MoDOT chief asks lawmakers to solve money crisis
The Trucker News Services
2/7/2008
JEFFERSON CITY, Mo. — Missouri Transportation Director Pete Rahn is calling for state lawmakers to address the department’s looming financial crisis by finding new road construction funds.
Rahn said Wednesday that Missourians have identified $37 billion in transportation projects over the next 20 years. But the department expects to generate only $19 billion, primarily through the state’s 17-cent-per-gallon tax on gasoline.
“That means an $18 billion gap, not including inflation, between our needs and our ability to meet them,” Rahn said. “While the public has filet mignon expectations, MoDOT has Filet O’ Fish funding.”
One of the big reasons for the funding shortfall is the state’s decision to borrow against future revenue to fund transportation projects over the last four years. Those borrowed funds are expected to be used up by 2010, when the Transportation Department will have to essentially shut down its construction program to have enough money to pay off the debt.
Rahn praised legislators studying ways to resolve the funding issues through toll roads, transfers of tax money from other programs and partnerships with private companies to get projects built.
Rahn’s remarks came in his annual State of Transportation address to a joint session of the House and Senate.

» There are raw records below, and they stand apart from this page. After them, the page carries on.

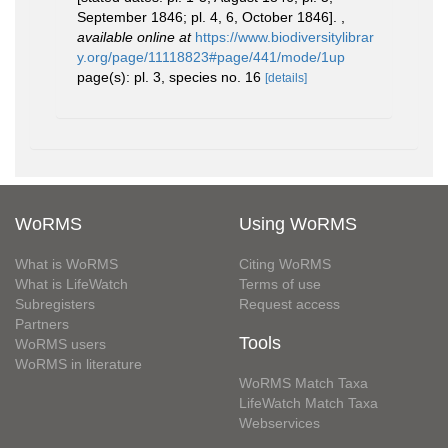
September 1846; pl. 4, 6, October 1846].
,
available online at
https://www.biodiversitylibrar
y.org/page/11118823#page/441/mode/1up
page(s): pl. 3, species no. 16
[details]
WoRMS
Using WoRMS
What is WoRMS
Citing WoRMS
What is LifeWatch
Terms of use
Subregisters
Request access
Partners
Tools
WoRMS users
WoRMS in literature
WoRMS Match Taxa
LifeWatch Match Taxa
Webservices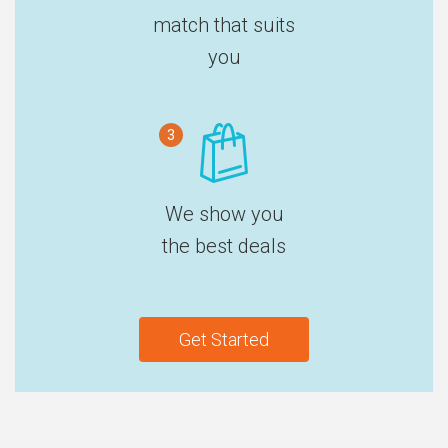
match that suits
you
3
We show you
the best deals
Get Started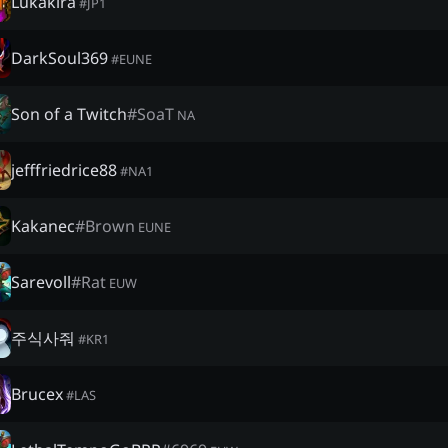
Lukakira
#
JP1
DarkSoul369
#
EUNE
Son of a Twitch
#
SoaT
NA
jefffriedrice88
#
NA1
Kakanec
#
Brown
EUNE
Sarevoll
#
Rat
EUW
주식사줘
#
KR1
Brucex
#
LAS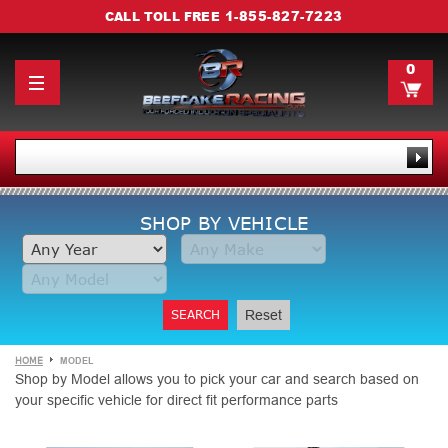
1-855-827-7223
CALL TOLL FREE
0
SHOP BY VEHICLE
SEARCH
Reset
HOME
MODEL
Shop by Model allows you to pick your car and search based on
your specific vehicle for direct fit performance parts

Lawmakers enacted a law early this decade requiring the address as a way to pressure the Transportation Department into improving the condition of Missouri roads.
With the massive influx of borrowed funds and improvement in the state’s highways, however, the speech has become something of a snoozer. Midway through Wednesday’s address only just more than half of the House’s 163 members were in the chamber and only 18 of 34 senators attended.